時を告げない大時計
映画やら書物やらをめぐる、つれづれなる断想など
終わらなかった少年期
松本零士がフランスで芸術・文学勲章を受けたという。松本マンガで育った世代としては、取り敢えず祝福したい。ハーロック、999など主要作品のほか、「ワダチ」、「大純情くん」、「とらじまのミーメ」などの作品群にはお世話になってきた。

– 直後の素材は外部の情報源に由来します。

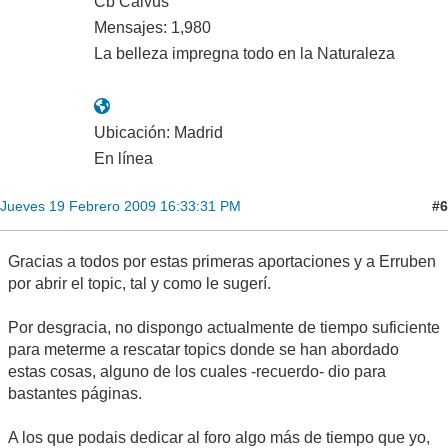
Cb Calvus
Mensajes: 1,980
La belleza impregna todo en la Naturaleza
Ubicación: Madrid
En línea
#6
Jueves 19 Febrero 2009 16:33:31 PM
Gracias a todos por estas primeras aportaciones y a Erruben
por abrir el topic, tal y como le sugerí.
Por desgracia, no dispongo actualmente de tiempo suficiente
para meterme a rescatar topics donde se han abordado
estas cosas, alguno de los cuales -recuerdo- dio para
bastantes páginas.
A los que podais dedicar al foro algo más de tiempo que yo,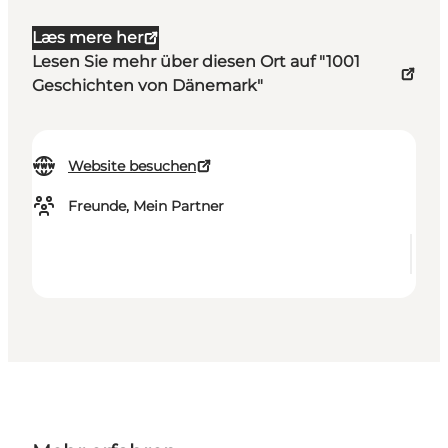
Læs mere her
Lesen Sie mehr über diesen Ort auf "1001
Geschichten von Dänemark"
Website besuchen
Freunde, Mein Partner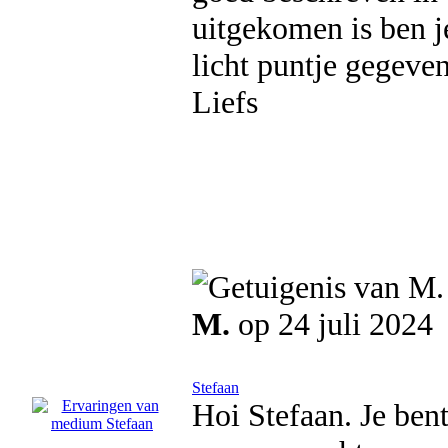
uitgekomen is ben je
licht puntje gegeve
Liefs
M.
op 24 juli 2024
Stefaan
Hoi Stefaan. Je bent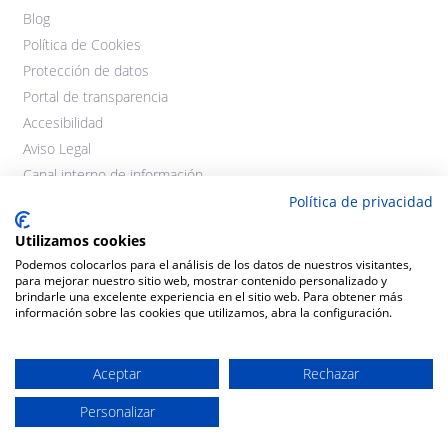
Blog
Política de Cookies
Protección de datos
Portal de transparencia
Accesibilidad
Aviso Legal
Canal interno de información
Política de privacidad
Utilizamos cookies
Podemos colocarlos para el análisis de los datos de nuestros visitantes,
para mejorar nuestro sitio web, mostrar contenido personalizado y
brindarle una excelente experiencia en el sitio web. Para obtener más
información sobre las cookies que utilizamos, abra la configuración.
©2021 Cooperativas Agroalimentarias Extremadura. Todos los
derechos reservados.
Aceptar
Rechazar
Personalizar
Diseño y desarrollo:
THE
GECO
COMPANY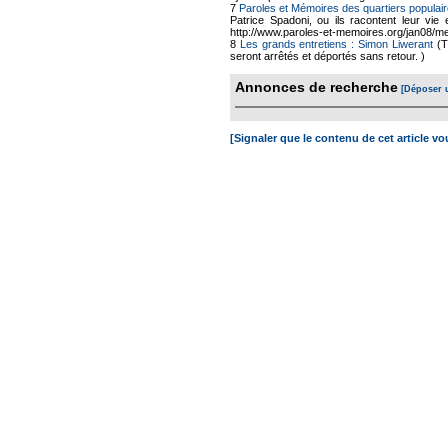
7
Paroles et Mémoires des quartiers populair
Patrice Spadoni, ou ils racontent leur vie 
http://www.paroles-et-memoires.org/jan08/me
8
Les grands entretiens : Simon Liwerant
(T
seront arrêtés et déportés sans retour. )
Annonces de recherche
[Déposer 
[Signaler que le contenu de cet article v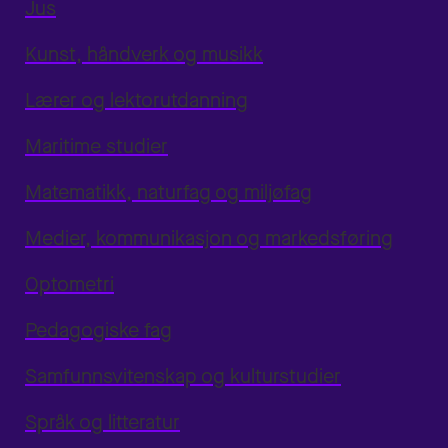
Jus
Kunst, håndverk og musikk
Lærer og lektorutdanning
Maritime studier
Matematikk, naturfag og miljøfag
Medier, kommunikasjon og markedsføring
Optometri
Pedagogiske fag
Samfunnsvitenskap og kulturstudier
Språk og litteratur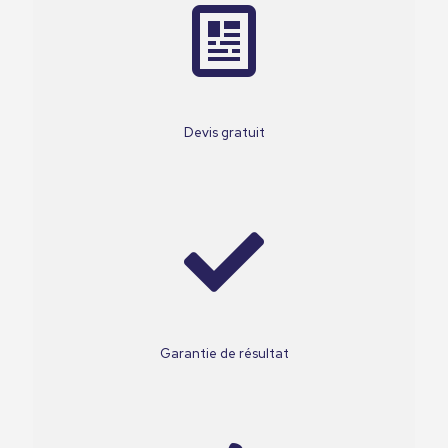
Devis gratuit
Garantie de résultat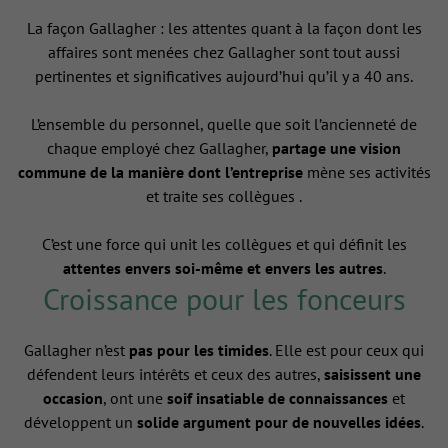
La façon Gallagher : les attentes quant à la façon dont les
affaires sont menées chez Gallagher sont tout aussi
pertinentes et significatives aujourd’hui qu’il y a 40 ans.
L’ensemble du personnel, quelle que soit l’ancienneté de
chaque employé chez Gallagher,
partage une vision
commune de la manière dont l’entreprise
mène ses activités
et traite ses collègues .
C’est une force qui unit les collègues et qui définit les
attentes envers soi-même et envers les autres
.
Croissance pour les fonceurs
Gallagher n’est
pas pour les timides
. Elle est pour ceux qui
défendent leurs intérêts et ceux des autres,
saisissent une
occasion
, ont une
soif insatiable de connaissances
et
développent un
solide argument pour de nouvelles idées
.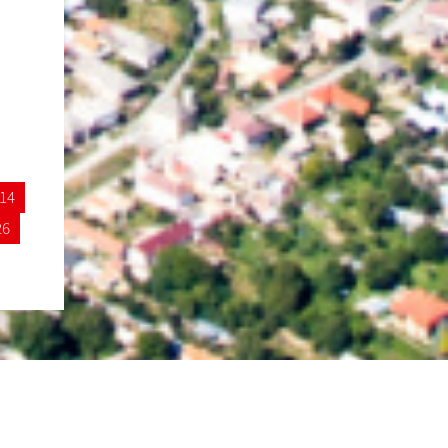
14
26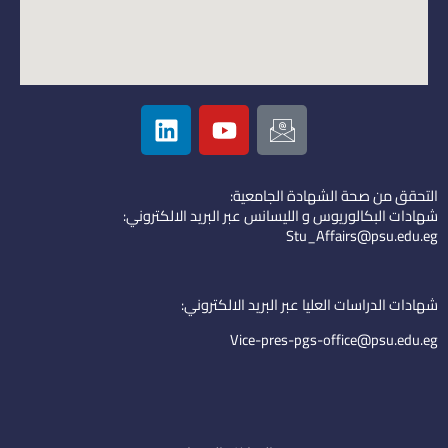
L
Y
I
i
o
c
n
u
o
k
t
n
التحقق من صحة الشهادة الجامعية:
e
u
-
شهادات البكالوريوس و الليسانس عبر البريد الالكتروني:
d
b
e
Stu_Affairs@psu.edu.eg
i
e
m
n
a
i
شهادات الدراسات العليا عبر البريد الالكتروني:
l
Vice-pres-pgs-office@psu.edu.eg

時折マッチョ主義が鼻につくところはある(緑色の方のアルカディア号のデザインは象徴的だ)が、積極的に評価していいと思う。まさに私達の少年期を彩ってきた、大いなる存在であった。
現在入手が容易かどうかわからないが、松本作品の世界観を総括したものが「ミライザーバン」だと思う。輪廻転生、永劫回帰の時間の輪といった主要なテーマが、全てここに描かれている。松本作品に関心のある方は繙いてみるといいだろう。
実を言うと、つい先日、友人と松本マンガの話題で延々と話し込んでいたところである。かなりコアな作品論を語った後の結論が、「あの人は何で今、あんなになっちゃったんだろうねー」だったのだが。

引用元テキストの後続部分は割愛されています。